# Converting The Tip Out To A Drawer



## MacTeam (Jul 27, 2008)

Subject line says it all folks... I'm looking to nanish that useless little tip out in favour of a drawer but would like to know if anyone has plans, details, photos, etc.

many thanks.


----------



## Airboss (Jul 14, 2007)

This should help: Tip out drawer mod


----------



## Paul (May 14, 2008)

Bruce,
I will post some picks on the gallery tonight. I made a two level drawer that holds the sharp knifes on the bottom in a holder and every day silver on the top. Got 20" slide rails from Home Depot and built the rest out of scraps from my other projects. It took about 3 hours for the conversion. The hardest part was mounting the new slides inside that cabinet. Take a look on the gallery aroung the start of the Monday Night Football game. GO PATS!!


----------



## Paul (May 14, 2008)

Paul said:


> Bruce,
> I will post some picks on the gallery tonight. I made a two level drawer that holds the sharp knifes on the bottom in a holder and every day silver on the top. Got 20" slide rails from Home Depot and built the rest out of scraps from my other projects. It took about 3 hours for the conversion. The hardest part was mounting the new slides inside that cabinet. Take a look on the gallery aroung the start of the Monday Night Football game. GO PATS!!


Posted pics of mine under "Outback Mods"


----------



## MacTeam (Jul 27, 2008)

Paul said:


> Bruce,
> I will post some picks on the gallery tonight. I made a two level drawer that holds the sharp knifes on the bottom in a holder and every day silver on the top. Got 20" slide rails from Home Depot and built the rest out of scraps from my other projects. It took about 3 hours for the conversion. The hardest part was mounting the new slides inside that cabinet. Take a look on the gallery aroung the start of the Monday Night Football game. GO PATS!!


Posted pics of mine under "Outback Mods" 
[/quote]

Hi Paul,
Can you give me a link to those pics. I searched through Outback modifications and couldn't find any pics posted by you re: drawer. thanks.


----------



## skippershe (May 22, 2006)

Bruce Macdonald said:


> Hi Paul,
> Can you give me a link to those pics.
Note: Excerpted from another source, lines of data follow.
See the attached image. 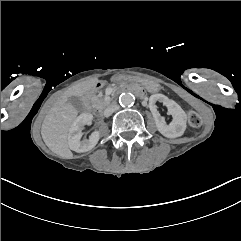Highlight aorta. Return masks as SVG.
I'll return each mask as SVG.
<instances>
[{"label":"aorta","instance_id":"762f6f07","mask_svg":"<svg viewBox=\"0 0 241 241\" xmlns=\"http://www.w3.org/2000/svg\"><path fill=\"white\" fill-rule=\"evenodd\" d=\"M135 97L131 93H122L119 97V103L121 106H132L134 104Z\"/></svg>","mask_w":241,"mask_h":241}]
</instances>
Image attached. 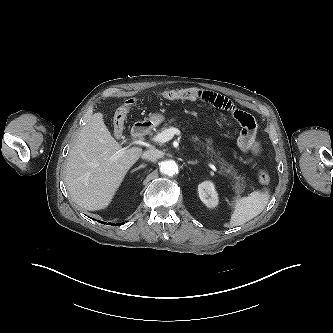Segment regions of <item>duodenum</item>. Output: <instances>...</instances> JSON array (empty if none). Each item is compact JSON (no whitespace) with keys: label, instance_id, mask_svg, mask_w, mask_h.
Instances as JSON below:
<instances>
[{"label":"duodenum","instance_id":"duodenum-1","mask_svg":"<svg viewBox=\"0 0 333 333\" xmlns=\"http://www.w3.org/2000/svg\"><path fill=\"white\" fill-rule=\"evenodd\" d=\"M149 130V125L145 122L136 124L131 131V135L135 138L144 136Z\"/></svg>","mask_w":333,"mask_h":333}]
</instances>
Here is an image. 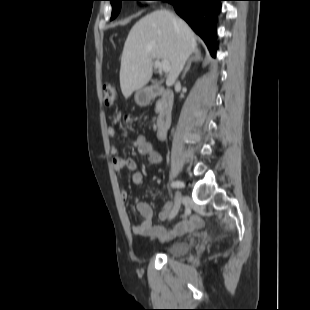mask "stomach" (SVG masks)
Listing matches in <instances>:
<instances>
[{
	"instance_id": "obj_1",
	"label": "stomach",
	"mask_w": 310,
	"mask_h": 310,
	"mask_svg": "<svg viewBox=\"0 0 310 310\" xmlns=\"http://www.w3.org/2000/svg\"><path fill=\"white\" fill-rule=\"evenodd\" d=\"M143 91L139 90L135 94V99L139 104H145L146 100L142 98Z\"/></svg>"
}]
</instances>
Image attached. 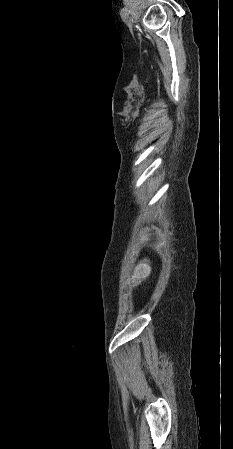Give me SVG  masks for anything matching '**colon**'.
I'll return each mask as SVG.
<instances>
[{
    "label": "colon",
    "instance_id": "5ec220e1",
    "mask_svg": "<svg viewBox=\"0 0 233 449\" xmlns=\"http://www.w3.org/2000/svg\"><path fill=\"white\" fill-rule=\"evenodd\" d=\"M147 272H148L147 267H146V266H142V267L138 270V272L136 273V277H137L138 279H142V278H144V277L146 276Z\"/></svg>",
    "mask_w": 233,
    "mask_h": 449
}]
</instances>
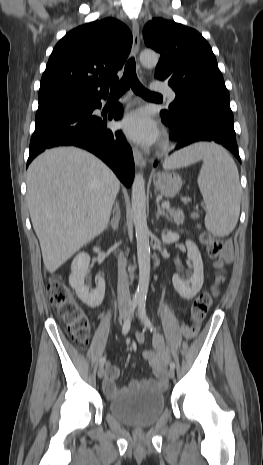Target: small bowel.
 <instances>
[{
    "instance_id": "obj_1",
    "label": "small bowel",
    "mask_w": 263,
    "mask_h": 465,
    "mask_svg": "<svg viewBox=\"0 0 263 465\" xmlns=\"http://www.w3.org/2000/svg\"><path fill=\"white\" fill-rule=\"evenodd\" d=\"M229 256L228 252L225 253V257ZM205 326L204 322H199L197 329L194 332L187 328L186 325L182 326V333L191 337L195 334H202L203 328ZM136 340L138 343L144 342V335L138 333L136 335ZM153 349L145 350L143 352V358L149 363L153 369L155 378L154 379H144L141 381H132L129 384V387L144 386L151 389H164L167 386V377H166V365L169 360V352L165 346L164 340L161 336L156 335L153 337ZM120 375L119 368L115 366H108L106 370V375L103 383L104 392L109 397H114L118 394L126 392L127 388L117 389L115 381Z\"/></svg>"
}]
</instances>
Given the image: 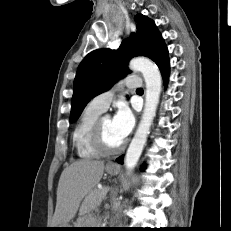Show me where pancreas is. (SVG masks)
I'll list each match as a JSON object with an SVG mask.
<instances>
[{
    "instance_id": "obj_1",
    "label": "pancreas",
    "mask_w": 231,
    "mask_h": 231,
    "mask_svg": "<svg viewBox=\"0 0 231 231\" xmlns=\"http://www.w3.org/2000/svg\"><path fill=\"white\" fill-rule=\"evenodd\" d=\"M106 198V192L104 189H94L86 197V205L88 207H95L101 204V202ZM86 224L87 221H86Z\"/></svg>"
}]
</instances>
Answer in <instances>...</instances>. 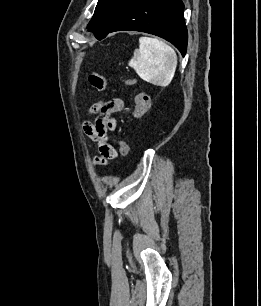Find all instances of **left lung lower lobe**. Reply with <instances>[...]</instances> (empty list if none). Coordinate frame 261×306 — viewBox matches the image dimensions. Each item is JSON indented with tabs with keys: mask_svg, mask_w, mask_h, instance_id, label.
I'll return each instance as SVG.
<instances>
[{
	"mask_svg": "<svg viewBox=\"0 0 261 306\" xmlns=\"http://www.w3.org/2000/svg\"><path fill=\"white\" fill-rule=\"evenodd\" d=\"M183 11L182 0H133L108 33L134 30L154 34L171 42L185 56L188 33Z\"/></svg>",
	"mask_w": 261,
	"mask_h": 306,
	"instance_id": "obj_1",
	"label": "left lung lower lobe"
}]
</instances>
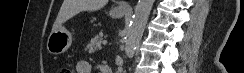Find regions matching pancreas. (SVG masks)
<instances>
[{"label": "pancreas", "instance_id": "obj_1", "mask_svg": "<svg viewBox=\"0 0 244 73\" xmlns=\"http://www.w3.org/2000/svg\"><path fill=\"white\" fill-rule=\"evenodd\" d=\"M102 37L95 36L91 39L90 43L86 47V51L89 53H95L96 51L101 49Z\"/></svg>", "mask_w": 244, "mask_h": 73}]
</instances>
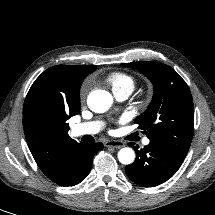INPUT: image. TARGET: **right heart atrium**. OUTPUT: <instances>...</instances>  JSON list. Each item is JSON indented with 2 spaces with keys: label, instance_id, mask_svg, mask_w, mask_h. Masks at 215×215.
Returning <instances> with one entry per match:
<instances>
[{
  "label": "right heart atrium",
  "instance_id": "d8ad5b80",
  "mask_svg": "<svg viewBox=\"0 0 215 215\" xmlns=\"http://www.w3.org/2000/svg\"><path fill=\"white\" fill-rule=\"evenodd\" d=\"M87 91H88V84L85 83L82 86L81 91H80V96H81L82 99L86 96Z\"/></svg>",
  "mask_w": 215,
  "mask_h": 215
}]
</instances>
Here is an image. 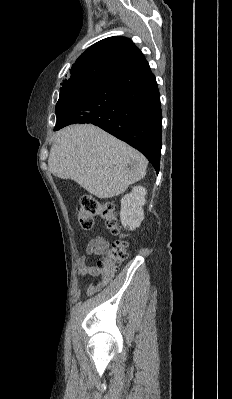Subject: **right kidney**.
Here are the masks:
<instances>
[{
  "label": "right kidney",
  "instance_id": "right-kidney-1",
  "mask_svg": "<svg viewBox=\"0 0 232 399\" xmlns=\"http://www.w3.org/2000/svg\"><path fill=\"white\" fill-rule=\"evenodd\" d=\"M146 188L135 186L131 194H126L121 200L120 219L124 227L136 229L139 227L143 217Z\"/></svg>",
  "mask_w": 232,
  "mask_h": 399
}]
</instances>
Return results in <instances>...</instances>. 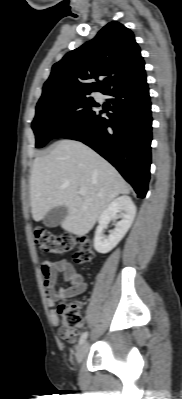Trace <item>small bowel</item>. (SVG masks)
I'll return each mask as SVG.
<instances>
[{
  "instance_id": "small-bowel-1",
  "label": "small bowel",
  "mask_w": 182,
  "mask_h": 399,
  "mask_svg": "<svg viewBox=\"0 0 182 399\" xmlns=\"http://www.w3.org/2000/svg\"><path fill=\"white\" fill-rule=\"evenodd\" d=\"M41 275L45 286V294L47 304L52 308L51 320L55 326H59L60 319L54 309L57 302L69 297H74L84 293L87 289V284L81 274H79L73 264L67 259H61L52 261L46 259L43 261L41 266ZM59 275H62L63 280L69 284L67 287H58L57 283ZM80 334V330L77 329L75 333V339H69L65 336L61 328H59V335L69 343H74Z\"/></svg>"
}]
</instances>
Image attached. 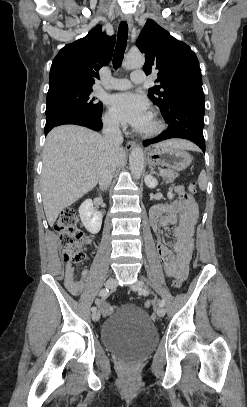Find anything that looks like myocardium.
Instances as JSON below:
<instances>
[{
  "instance_id": "1",
  "label": "myocardium",
  "mask_w": 247,
  "mask_h": 407,
  "mask_svg": "<svg viewBox=\"0 0 247 407\" xmlns=\"http://www.w3.org/2000/svg\"><path fill=\"white\" fill-rule=\"evenodd\" d=\"M150 117L153 121V127L148 130H138V133L146 138H152L163 132L165 129L164 121L158 116L156 112H151Z\"/></svg>"
}]
</instances>
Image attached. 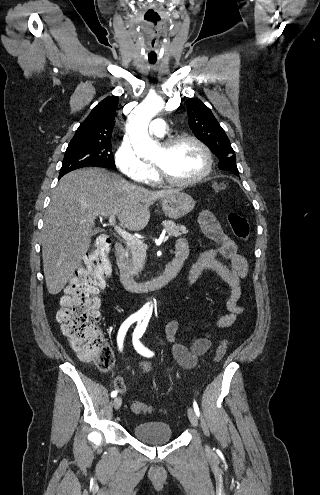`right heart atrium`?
Segmentation results:
<instances>
[{
	"label": "right heart atrium",
	"instance_id": "d8ad5b80",
	"mask_svg": "<svg viewBox=\"0 0 320 495\" xmlns=\"http://www.w3.org/2000/svg\"><path fill=\"white\" fill-rule=\"evenodd\" d=\"M115 161L120 171L128 178L149 183L156 178L153 168L141 160L128 140H123L119 145Z\"/></svg>",
	"mask_w": 320,
	"mask_h": 495
}]
</instances>
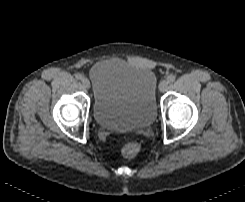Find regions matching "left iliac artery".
<instances>
[{
  "mask_svg": "<svg viewBox=\"0 0 245 202\" xmlns=\"http://www.w3.org/2000/svg\"><path fill=\"white\" fill-rule=\"evenodd\" d=\"M175 76L174 75H169L168 76V78H167V81L169 82V83H172V82H174L175 81Z\"/></svg>",
  "mask_w": 245,
  "mask_h": 202,
  "instance_id": "1",
  "label": "left iliac artery"
}]
</instances>
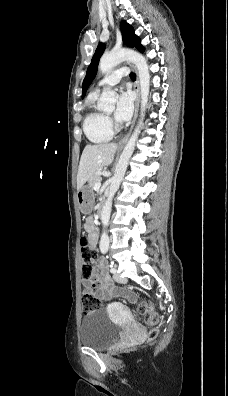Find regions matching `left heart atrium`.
<instances>
[{"label":"left heart atrium","mask_w":228,"mask_h":396,"mask_svg":"<svg viewBox=\"0 0 228 396\" xmlns=\"http://www.w3.org/2000/svg\"><path fill=\"white\" fill-rule=\"evenodd\" d=\"M134 97L130 91H121L115 111V119L119 123L127 122L133 114Z\"/></svg>","instance_id":"39dd6f15"}]
</instances>
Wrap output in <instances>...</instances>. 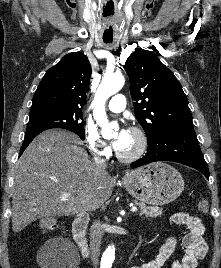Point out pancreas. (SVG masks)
Masks as SVG:
<instances>
[{
  "label": "pancreas",
  "mask_w": 221,
  "mask_h": 268,
  "mask_svg": "<svg viewBox=\"0 0 221 268\" xmlns=\"http://www.w3.org/2000/svg\"><path fill=\"white\" fill-rule=\"evenodd\" d=\"M134 204L140 207V216L155 218L157 216H161L163 213L162 208L157 206H147L146 204L137 201H134Z\"/></svg>",
  "instance_id": "pancreas-1"
}]
</instances>
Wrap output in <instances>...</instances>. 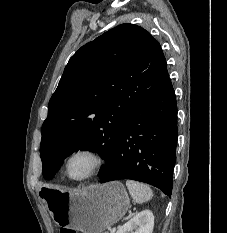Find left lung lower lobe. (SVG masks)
I'll list each match as a JSON object with an SVG mask.
<instances>
[{
    "label": "left lung lower lobe",
    "instance_id": "left-lung-lower-lobe-1",
    "mask_svg": "<svg viewBox=\"0 0 227 233\" xmlns=\"http://www.w3.org/2000/svg\"><path fill=\"white\" fill-rule=\"evenodd\" d=\"M177 137V103L168 78L131 115L100 182L131 179L151 184L170 196Z\"/></svg>",
    "mask_w": 227,
    "mask_h": 233
}]
</instances>
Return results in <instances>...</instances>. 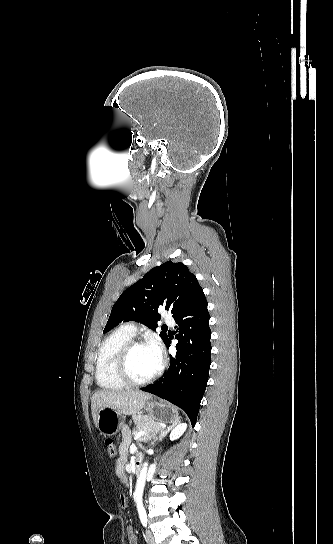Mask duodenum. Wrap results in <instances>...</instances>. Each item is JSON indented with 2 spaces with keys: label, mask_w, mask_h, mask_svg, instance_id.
Segmentation results:
<instances>
[{
  "label": "duodenum",
  "mask_w": 333,
  "mask_h": 544,
  "mask_svg": "<svg viewBox=\"0 0 333 544\" xmlns=\"http://www.w3.org/2000/svg\"><path fill=\"white\" fill-rule=\"evenodd\" d=\"M142 465H143V456L141 454H138L135 457V461H134V464H133V472L134 473L140 472V470L142 468Z\"/></svg>",
  "instance_id": "410a0bca"
}]
</instances>
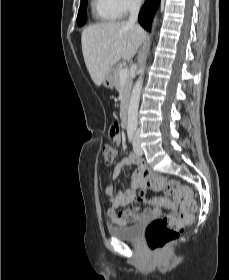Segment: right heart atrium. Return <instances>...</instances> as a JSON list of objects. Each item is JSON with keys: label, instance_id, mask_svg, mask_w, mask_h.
I'll list each match as a JSON object with an SVG mask.
<instances>
[{"label": "right heart atrium", "instance_id": "d8ad5b80", "mask_svg": "<svg viewBox=\"0 0 229 280\" xmlns=\"http://www.w3.org/2000/svg\"><path fill=\"white\" fill-rule=\"evenodd\" d=\"M108 5L114 10L118 18H124L129 13L136 10L141 0H106Z\"/></svg>", "mask_w": 229, "mask_h": 280}]
</instances>
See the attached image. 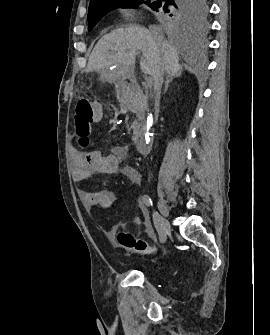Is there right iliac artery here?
I'll return each mask as SVG.
<instances>
[{"label":"right iliac artery","mask_w":270,"mask_h":335,"mask_svg":"<svg viewBox=\"0 0 270 335\" xmlns=\"http://www.w3.org/2000/svg\"><path fill=\"white\" fill-rule=\"evenodd\" d=\"M142 202L148 206V207H152V199L148 196V195H143L142 196ZM153 222H154V226L159 234V240L160 242H165L166 240V233L163 227V223H162V217L158 214V212L153 211Z\"/></svg>","instance_id":"obj_1"}]
</instances>
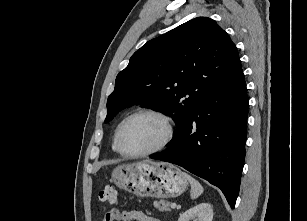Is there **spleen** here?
Here are the masks:
<instances>
[{
    "label": "spleen",
    "instance_id": "spleen-1",
    "mask_svg": "<svg viewBox=\"0 0 307 221\" xmlns=\"http://www.w3.org/2000/svg\"><path fill=\"white\" fill-rule=\"evenodd\" d=\"M184 175L191 185V191H190L191 199L198 198L203 193L202 185L196 179L191 177L190 175H188L186 173H184Z\"/></svg>",
    "mask_w": 307,
    "mask_h": 221
}]
</instances>
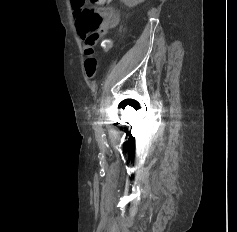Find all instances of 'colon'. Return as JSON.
<instances>
[{"label":"colon","instance_id":"1","mask_svg":"<svg viewBox=\"0 0 237 232\" xmlns=\"http://www.w3.org/2000/svg\"><path fill=\"white\" fill-rule=\"evenodd\" d=\"M91 2L106 5L110 0H91ZM71 4L75 14L76 26L82 38L91 45L103 39L101 15L95 9L88 7L86 0H71ZM110 13L111 11L108 10L107 14ZM108 44V41L103 42L105 46Z\"/></svg>","mask_w":237,"mask_h":232}]
</instances>
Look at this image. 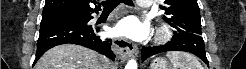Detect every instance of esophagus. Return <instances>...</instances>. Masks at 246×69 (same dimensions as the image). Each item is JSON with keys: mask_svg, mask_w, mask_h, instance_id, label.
<instances>
[{"mask_svg": "<svg viewBox=\"0 0 246 69\" xmlns=\"http://www.w3.org/2000/svg\"><path fill=\"white\" fill-rule=\"evenodd\" d=\"M111 48L116 55L122 58L138 54L137 46L122 38H113Z\"/></svg>", "mask_w": 246, "mask_h": 69, "instance_id": "obj_1", "label": "esophagus"}]
</instances>
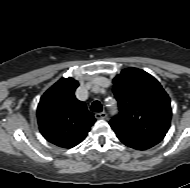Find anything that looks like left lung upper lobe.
<instances>
[{"label":"left lung upper lobe","mask_w":190,"mask_h":188,"mask_svg":"<svg viewBox=\"0 0 190 188\" xmlns=\"http://www.w3.org/2000/svg\"><path fill=\"white\" fill-rule=\"evenodd\" d=\"M113 83L119 114L109 124L166 135L172 114L170 99L153 76L137 68H127Z\"/></svg>","instance_id":"left-lung-upper-lobe-1"}]
</instances>
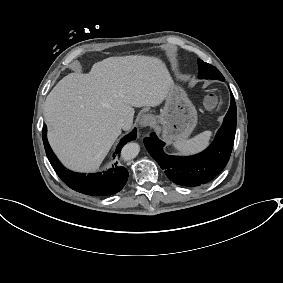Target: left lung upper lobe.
Masks as SVG:
<instances>
[{"mask_svg": "<svg viewBox=\"0 0 283 283\" xmlns=\"http://www.w3.org/2000/svg\"><path fill=\"white\" fill-rule=\"evenodd\" d=\"M199 66V79H217L224 81L223 75L212 65L203 62L201 59H198Z\"/></svg>", "mask_w": 283, "mask_h": 283, "instance_id": "obj_1", "label": "left lung upper lobe"}]
</instances>
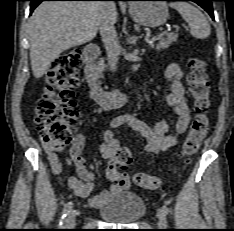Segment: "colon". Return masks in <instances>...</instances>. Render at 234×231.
I'll return each instance as SVG.
<instances>
[{"mask_svg": "<svg viewBox=\"0 0 234 231\" xmlns=\"http://www.w3.org/2000/svg\"><path fill=\"white\" fill-rule=\"evenodd\" d=\"M82 64V52L72 48L59 55L46 74L47 86L38 101L36 125L45 141L53 150L59 152L72 140L71 128L79 118V109L73 101L79 84V70ZM188 86L194 101L196 115L181 149V157L187 161L199 149L209 127L211 109L210 85L203 61L192 59L189 62ZM118 163L126 170L132 162V152L120 148ZM135 185L146 189H156L161 185L158 176L135 173L132 177Z\"/></svg>", "mask_w": 234, "mask_h": 231, "instance_id": "1", "label": "colon"}]
</instances>
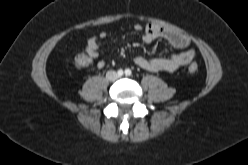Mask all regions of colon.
Returning a JSON list of instances; mask_svg holds the SVG:
<instances>
[{
    "label": "colon",
    "mask_w": 248,
    "mask_h": 165,
    "mask_svg": "<svg viewBox=\"0 0 248 165\" xmlns=\"http://www.w3.org/2000/svg\"><path fill=\"white\" fill-rule=\"evenodd\" d=\"M91 64V58L86 54H77L75 57V65L77 68L83 69L87 68ZM198 70V65L196 63H192L188 67V71L190 73H195Z\"/></svg>",
    "instance_id": "colon-1"
}]
</instances>
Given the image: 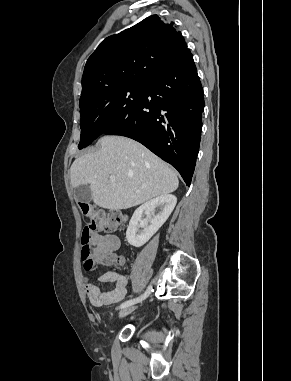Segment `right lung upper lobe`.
<instances>
[{
    "mask_svg": "<svg viewBox=\"0 0 291 381\" xmlns=\"http://www.w3.org/2000/svg\"><path fill=\"white\" fill-rule=\"evenodd\" d=\"M186 48L174 23L158 15L107 37L86 62L80 103L108 88L147 83Z\"/></svg>",
    "mask_w": 291,
    "mask_h": 381,
    "instance_id": "1",
    "label": "right lung upper lobe"
}]
</instances>
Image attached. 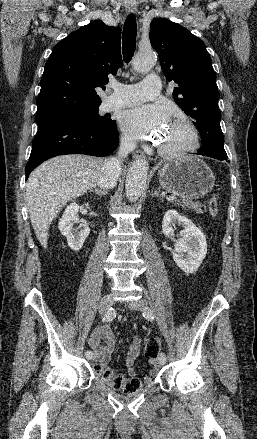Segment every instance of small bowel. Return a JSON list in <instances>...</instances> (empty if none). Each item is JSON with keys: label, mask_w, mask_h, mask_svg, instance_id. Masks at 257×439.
Here are the masks:
<instances>
[{"label": "small bowel", "mask_w": 257, "mask_h": 439, "mask_svg": "<svg viewBox=\"0 0 257 439\" xmlns=\"http://www.w3.org/2000/svg\"><path fill=\"white\" fill-rule=\"evenodd\" d=\"M87 343L94 353L95 362L105 367L111 360V356L117 344V339L110 326L108 324H104L96 327L91 332ZM140 349L141 339L140 337L136 336L133 338L127 349V356L125 359L127 374L131 378H135L136 376V364L139 359ZM151 364H153L154 367L150 370L149 374L144 376L142 379V382L145 384H150L158 374L155 359L151 360Z\"/></svg>", "instance_id": "obj_1"}]
</instances>
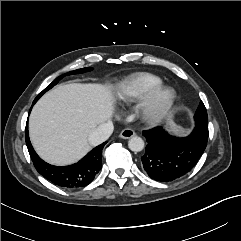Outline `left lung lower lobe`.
Returning a JSON list of instances; mask_svg holds the SVG:
<instances>
[{
    "instance_id": "0a47b994",
    "label": "left lung lower lobe",
    "mask_w": 241,
    "mask_h": 241,
    "mask_svg": "<svg viewBox=\"0 0 241 241\" xmlns=\"http://www.w3.org/2000/svg\"><path fill=\"white\" fill-rule=\"evenodd\" d=\"M147 146L142 166L151 179L170 182L186 175L203 154L208 133L195 126L190 135L175 137L162 127L143 131Z\"/></svg>"
}]
</instances>
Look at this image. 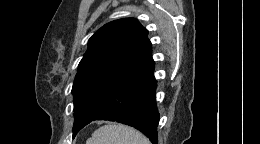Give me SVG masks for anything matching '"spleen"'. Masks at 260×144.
<instances>
[{"label":"spleen","instance_id":"3e777b00","mask_svg":"<svg viewBox=\"0 0 260 144\" xmlns=\"http://www.w3.org/2000/svg\"><path fill=\"white\" fill-rule=\"evenodd\" d=\"M86 144H150L139 131L122 124L99 127Z\"/></svg>","mask_w":260,"mask_h":144}]
</instances>
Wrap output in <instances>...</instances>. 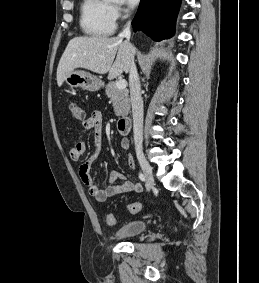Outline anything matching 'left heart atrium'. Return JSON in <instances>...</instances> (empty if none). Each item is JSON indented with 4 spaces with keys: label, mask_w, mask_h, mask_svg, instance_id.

I searched through Outback modifications and couldn't find any pics posted by you re: drawer. thanks.


Hi Bruce,

Here's a link to Paul's gallery...Clicky Here

Here's a tip for next time...Click on Paul's screenname, then click on View Member Profile, next just click his Gallery Tab and voila!


----------



## Moosegut (Sep 24, 2005)

Bruce, I took one of the drawers from my pantry and placed the tip out face plate on it. It was easier than building a drawer. I put a basket slide in the pantry to replace the drawer.


----------



## Paul (May 14, 2008)

skippershe said:


> Hi Paul,
> Can you give me a link to those pics. I searched through Outback modifications and couldn't find any pics posted by you re: drawer. thanks.


Hi Bruce,

Here's a link to Paul's gallery...Clicky Here

Here's a tip for next time...Click on Paul's screenname, then click on View Member Profile, next just click his Gallery Tab and voila!








[/quote]

Thanks Skippershe! The drawer was the scraps from the butcher-block. I still need to replace the flip-up counter by the door with the rest of the scraps.


----------



## LA Plouff (Mar 15, 2008)

Bruce Macdonald said:


> Subject line says it all folks... I'm looking to nanish that useless little tip out in favour of a drawer but would like to know if anyone has plans, details, photos, etc.
> 
> many thanks.


The drawers were nice on the Spree but none the OB. When I bought the OB, I had the dealer put in two of them, under the dining seats. (Free of course).

Len


----------